Records to process:
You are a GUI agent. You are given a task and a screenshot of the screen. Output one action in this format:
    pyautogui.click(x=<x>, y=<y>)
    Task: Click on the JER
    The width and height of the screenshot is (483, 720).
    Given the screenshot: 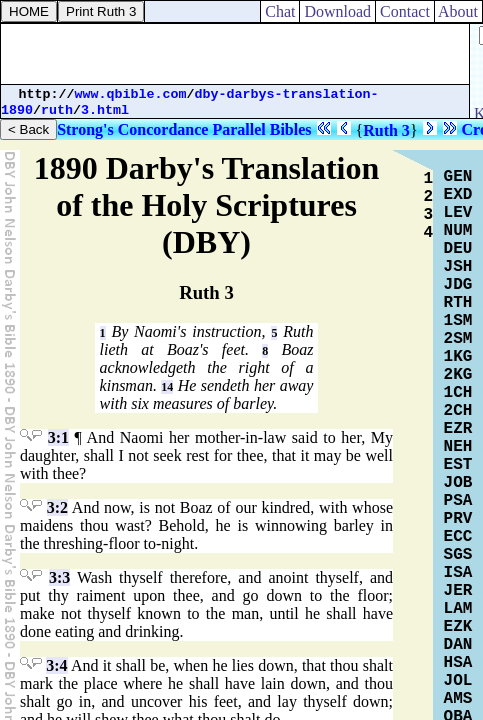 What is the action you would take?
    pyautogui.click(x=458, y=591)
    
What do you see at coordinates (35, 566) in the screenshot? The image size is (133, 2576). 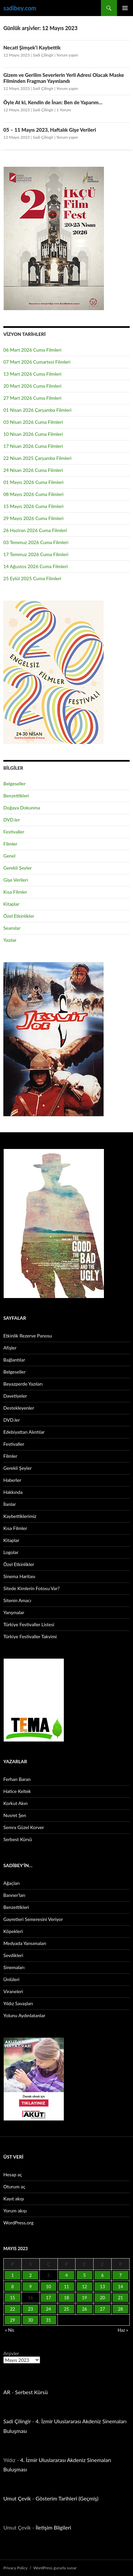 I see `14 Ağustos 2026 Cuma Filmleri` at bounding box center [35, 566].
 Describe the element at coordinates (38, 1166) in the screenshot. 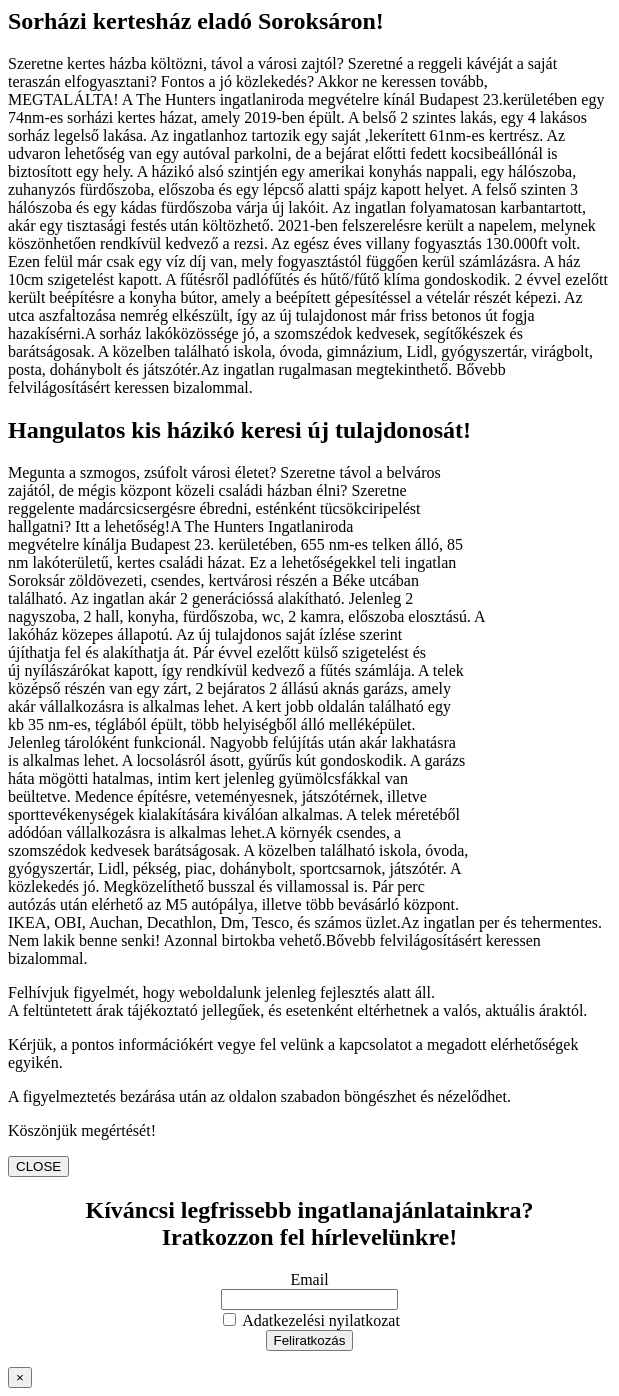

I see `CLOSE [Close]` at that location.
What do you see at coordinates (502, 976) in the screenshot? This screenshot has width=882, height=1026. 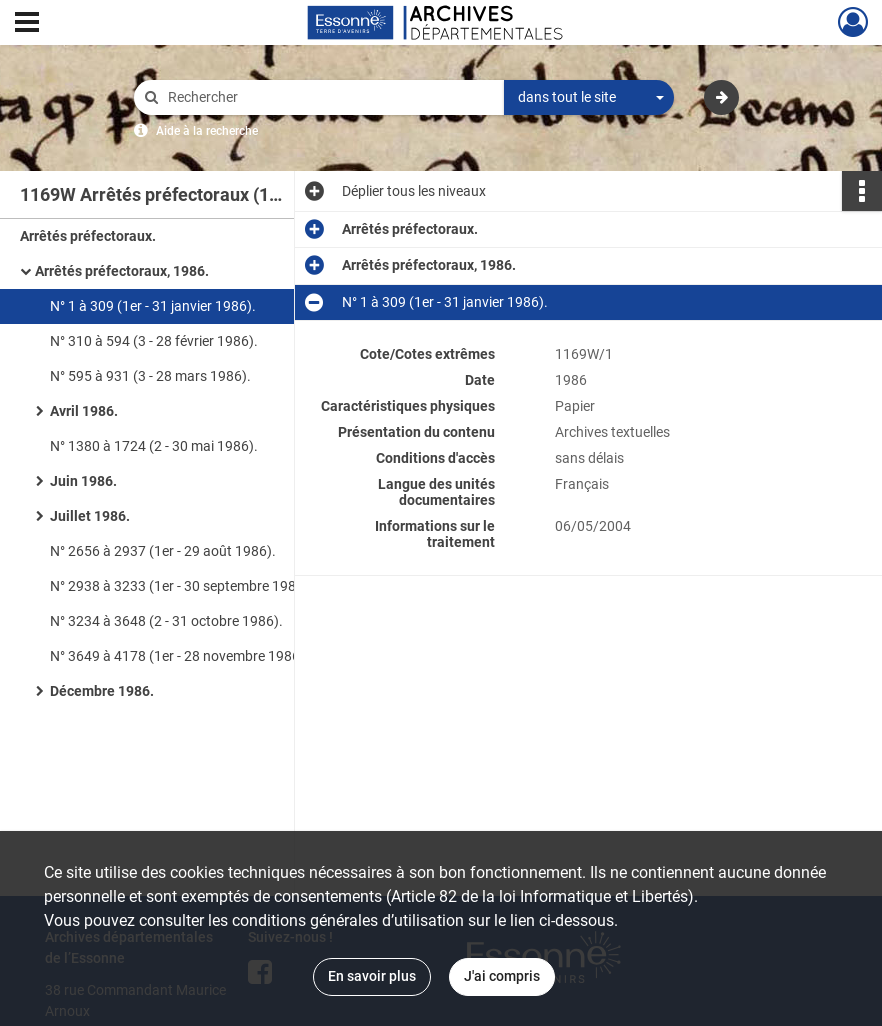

Directions for this task: Pictures are to be omitted. Output verbatim only the lines from the one holding "Describe the element" through the end of the material, both included.

Written reply:
 Describe the element at coordinates (38, 1166) in the screenshot. 

I see `CLOSE [Close]` at that location.
What do you see at coordinates (502, 976) in the screenshot? This screenshot has width=882, height=1026. 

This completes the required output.